O Estado de S. Paulo - 01/04/2010
Quando apresentou o novo presidente do Banco Central, em dezembro de 2002, o então eleito presidente Lula o chamou de "companheiro Henrique Meirelles".
Como ensinam os filólogos, companheiro é aquele com quem se reparte o pão. Se o pão repartido até agora não foi fácil de mastigar, o que será repartido daqui para a frente tende a ser bem mais complicado de comer.
Ao contrário do que se dizia, Meirelles não aspira nem ao cargo de senador nem ao de governador de Goiás. Ele quer mesmo ser candidato a vice-presidente na chapa de Dilma Rousseff. Durante um bom tempo, o presidente Lula pareceu dar força para que esse projeto se cumprisse. Seria um jeito de repetir a dobradinha proletariado-burguesia que Lula montou com o empresário José Alencar nas duas últimas vezes em que disputou, com sucesso, a Presidência da República. Mas coisas assim não são determinadas por atos de vontade, nem mesmo por insistência dos interessados. São determinadas pelo jogo político cujos ventos ninguém controla, nem mesmo o presidente Lula.

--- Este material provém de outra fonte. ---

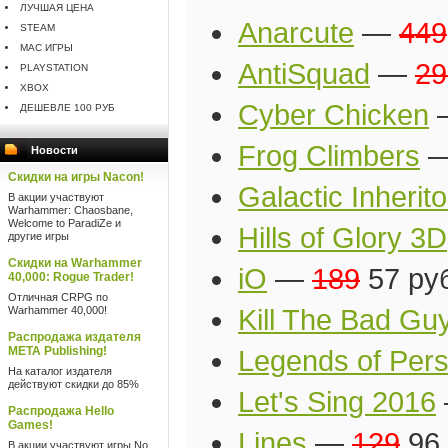
ЛУЧШАЯ ЦЕНА
Anarcute
—
449
STEAM
MAC ИГРЫ
AntiSquad
—
29
PLAYSTATION
XBOX
Cyber Chicken
ДЕШЕВЛЕ 100 РУБ
Frog Climbers
Новости
Скидки на игры Nacon!
Galactic Inherito
В акции участвуют
Warhammer: Chaosbane,
Welcome to ParadiZe и
Hills of Glory 3D
другие игры
Скидки на Warhammer
iO
—
189
57 ру
40,000: Rogue Trader!
Отличная CRPG по
Warhammer 40,000!
Kill The Bad Gu
Распродажа издателя
META Publishing!
Legends of Pers
На каталог издателя
действуют скидки до 85%
Let's Sing 2016
Распродажа Hello
Games!
Lines
—
129
96 
В акции участвуют игры No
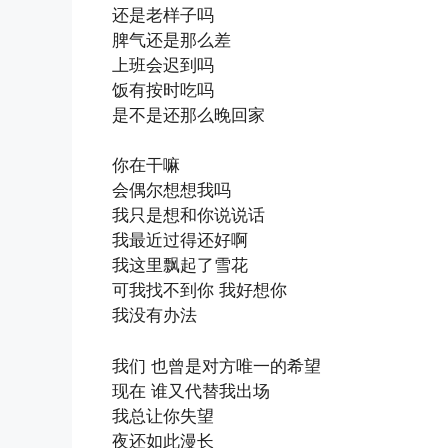
还是老样子吗
脾气还是那么差
上班会迟到吗
饭有按时吃吗
是不是还那么晚回家
你在干嘛
会偶尔想想我吗
我只是想和你说说话
我最近过得还好啊
我这里飘起了雪花
可我找不到你 我好想你
我没有办法
我们 也曾是对方唯一的希望
现在 谁又代替我出场
我总让你失望
夜还如此漫长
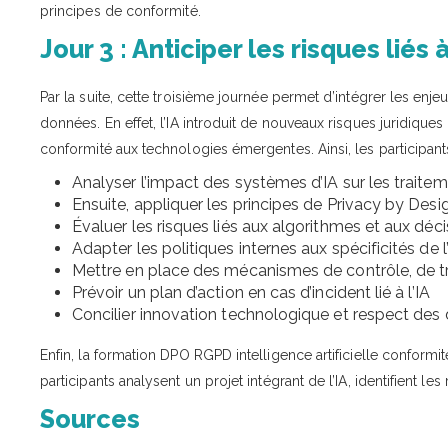
principes de conformité.
Jour 3 : Anticiper les risques liés à
Par la suite, cette troisième journée permet d’intégrer les enjeux
données. En effet, l’IA introduit de nouveaux risques juridiques 
conformité aux technologies émergentes. Ainsi, les participan
Analyser l’impact des systèmes d’IA sur les trait
Ensuite, appliquer les principes de Privacy by Desi
Évaluer les risques liés aux algorithmes et aux dé
Adapter les politiques internes aux spécificités de l’i
Mettre en place des mécanismes de contrôle, de traç
Prévoir un plan d’action en cas d’incident lié à l’IA
Concilier innovation technologique et respect des
Enfin, la formation DPO RGPD intelligence artificielle confor
participants analysent un projet intégrant de l’IA, identifient l
Sources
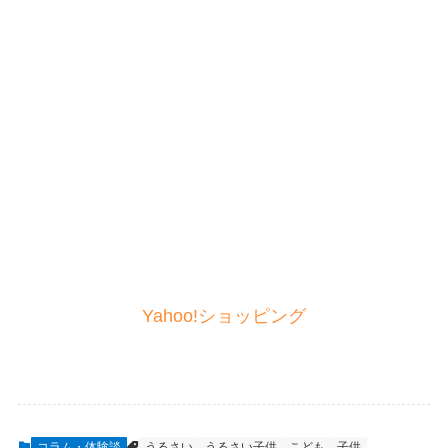
Yahoo!ショッピング
コラム・体験談
うるさい
うるさい子供
こども
子供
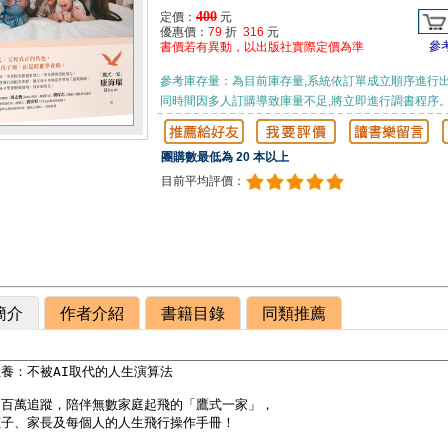
400
定價：
元
優惠價：
79
折
316
元
參
書價若有異動，以出版社實際定價為準
參考庫存量：為目前庫存量,系統依訂單成立順序進行出
同時間因多人訂購導致庫量不足,將立即進行調書程序
團購數最低為 20 本以上
目前平均評價：
簡介
作者介紹
書籍目錄
同類推薦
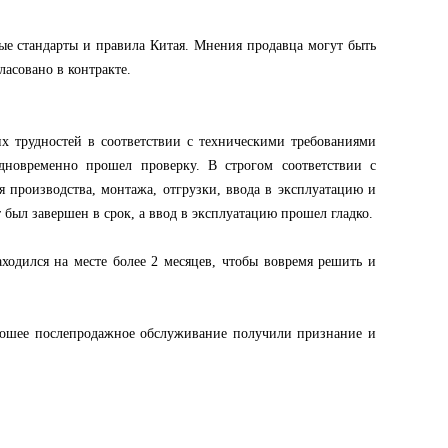
ые стандарты и правила Китая. Мнения продавца могут быть
ласовано в контракте.
х трудностей в соответствии с техническими требованиями
новременно прошел проверку. В строгом соответствии с
я производства, монтажа, отгрузки, ввода в эксплуатацию и
 был завершен в срок, а ввод в эксплуатацию прошел гладко.
одился на месте более 2 месяцев, чтобы вовремя решить и
орошее послепродажное обслуживание получили признание и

O anúncio de que poderia se apresentar para o jogo político já tirara de Meirelles alguma credibilidade no exercício de seu ofício, que exige distância dos políticos, que adoram gastar. Em todo o caso, não é coisa difícil de recuperar.
No entanto, se permanecer à frente do Banco Central, decisão adiada para hoje, a situação ficará mais complicada. Meirelles terá de enfrentar a disparada da inflação num ambiente de turbulência em que aumentarão as pressões para uma condução mais eleitoreira da política de juros. Essas pressões tendem a aumentar se as pesquisas de intenção de voto confirmarem baixa disposição do eleitorado de conferir a Dilma Rousseff o mandato de presidente da República.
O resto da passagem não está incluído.